Thursday, March 10, 2011

Hell's Bells!

Several years ago I had the supreme misfortune of reading Rob Bell's Velvet Elvis: Repainting the Christian Faith. I do the best I can to remain a critical, neutral reader of everything I read. I prefer to test everything and hold onto the good without being too sore about the chaff I rubbed off. This one was different. Maybe it has to do with the circumstances surrounding my first run-through of the book. Maybe it was because I watched that first Nooma video four times in one summer at youth service ("We're gonna make it, buddy! Daddy knows the way!" Ugh...) Maybe I was just a little puffed up after my freshman year of college.



Or maybe the way he writes like this.



All the time.



And how a guy who wants to appear environmentally-sensitive wastes huge swaths of the page to appear profound while dooming hundreds of innocent trees to the slaughter. That with every.



Drawn-out.



Thought.



Ultimately it's probably Bell's trendy, artsy way of carrying himself and churning out videos that makes him more popular than I'll ever be. Or how he never seems particularly cranky, unlike me. In the end, I may be unable to stand him because I'll never be that cool.

Anyway you slice it, one thing I hated about Velvet Elvis was that I suspected that Bell was way more theologically liberal than he would have us believe. Yet the more I would raise these concerns, the more people around we would say that I was probably over-reacting. Some would hear what I said and reply, "I don't think that's what he meant." When I asked them why then Bell had said it that way, folks would reply, "He's just trying to be thought-provoking." I would then cite sermons he had preached and footnotes he'd left. I even attacked him for the teaching method he used, craving shock factor over solid Truth. Some around me still seemed eager to grant him the benefit of the doubt, maintaining that I must have misread him. Maybe they were right. I bet Rob Bell meant the total opposite of that stuff he wrote, had edited, finalized, then publicly defended against criticism.

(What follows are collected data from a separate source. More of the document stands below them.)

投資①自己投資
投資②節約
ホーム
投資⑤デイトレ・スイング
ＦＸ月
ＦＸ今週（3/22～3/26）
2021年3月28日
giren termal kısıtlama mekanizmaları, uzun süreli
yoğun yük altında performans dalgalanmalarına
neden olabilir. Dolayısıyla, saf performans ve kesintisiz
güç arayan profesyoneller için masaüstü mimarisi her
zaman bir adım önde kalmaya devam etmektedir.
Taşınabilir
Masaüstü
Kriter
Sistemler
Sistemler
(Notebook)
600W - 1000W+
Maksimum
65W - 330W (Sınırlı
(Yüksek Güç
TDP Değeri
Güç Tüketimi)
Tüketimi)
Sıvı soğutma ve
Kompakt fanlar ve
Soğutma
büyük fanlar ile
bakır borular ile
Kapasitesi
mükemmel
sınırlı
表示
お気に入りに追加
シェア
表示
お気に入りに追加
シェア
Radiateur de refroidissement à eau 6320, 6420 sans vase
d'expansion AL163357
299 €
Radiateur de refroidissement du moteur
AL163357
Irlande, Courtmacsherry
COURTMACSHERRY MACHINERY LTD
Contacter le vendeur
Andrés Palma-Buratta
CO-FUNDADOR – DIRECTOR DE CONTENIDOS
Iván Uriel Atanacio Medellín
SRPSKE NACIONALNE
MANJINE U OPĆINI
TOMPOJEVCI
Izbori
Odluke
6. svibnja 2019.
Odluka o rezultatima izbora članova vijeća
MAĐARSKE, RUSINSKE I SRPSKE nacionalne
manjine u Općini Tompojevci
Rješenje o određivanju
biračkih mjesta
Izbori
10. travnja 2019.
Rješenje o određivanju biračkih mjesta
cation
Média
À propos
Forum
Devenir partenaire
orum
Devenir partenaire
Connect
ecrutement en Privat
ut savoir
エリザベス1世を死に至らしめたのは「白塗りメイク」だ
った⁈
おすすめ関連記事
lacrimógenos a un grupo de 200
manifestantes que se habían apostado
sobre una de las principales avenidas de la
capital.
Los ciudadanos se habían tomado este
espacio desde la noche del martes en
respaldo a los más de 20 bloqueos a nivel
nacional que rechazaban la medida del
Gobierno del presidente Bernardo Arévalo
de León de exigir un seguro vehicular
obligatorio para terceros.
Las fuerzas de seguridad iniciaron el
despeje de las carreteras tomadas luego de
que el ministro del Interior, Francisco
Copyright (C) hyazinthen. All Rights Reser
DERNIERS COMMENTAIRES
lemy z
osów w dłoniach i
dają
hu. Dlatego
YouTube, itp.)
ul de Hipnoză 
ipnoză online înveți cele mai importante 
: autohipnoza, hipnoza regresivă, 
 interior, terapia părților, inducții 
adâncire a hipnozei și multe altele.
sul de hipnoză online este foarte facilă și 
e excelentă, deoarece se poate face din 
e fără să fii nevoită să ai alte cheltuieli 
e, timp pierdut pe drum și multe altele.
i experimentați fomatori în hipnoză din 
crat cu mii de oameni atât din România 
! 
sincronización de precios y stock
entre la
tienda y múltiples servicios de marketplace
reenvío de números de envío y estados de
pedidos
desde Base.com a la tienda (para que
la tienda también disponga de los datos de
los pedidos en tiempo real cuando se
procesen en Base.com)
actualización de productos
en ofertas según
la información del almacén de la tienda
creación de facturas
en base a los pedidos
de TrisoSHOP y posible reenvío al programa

I forgot about the issue for a while. Four years later, I logged onto facebook to find a friend had posted a link. I had not long before essentially figured that the Bell bandwagon had run out of steam. After all, by now most people I knew talked about the much-superior Mark Driscoll's Mars Hill over Rob Bell's. Seemingly out of the blue, here was Bell marketing his new book as a "questioning" of the doctrine of Hell. "Is Hell real? Will Ghandi really burn there forever? Does God intend for Jesus to save us from Himself?" he asks during the video. Before I could fully react, it looked as though the entire Reformed blogosphere had already been lit ablaze with criticism of a book which had yet to be released. I was briefly comforted to see that teachers I deeply respected could finally call this false teacher for who he was. Bell had slipped up and overplayed his trendy little hands. Now no one could deny what I had seen all along.

Yet the more I thought about it, the more I realized I may be far guiltier than Rob Bell ever will be. True, I haven't denied a fundamental teaching of the Christian church. (I am a Calvinist though, and to freewill folks that is almost the same.) No, I have affirmed all the right doctrines and could probably explain them better than most. I could probably be really entertaining about it too.

A rare opportunity to please both Yahweh AND Dionysus!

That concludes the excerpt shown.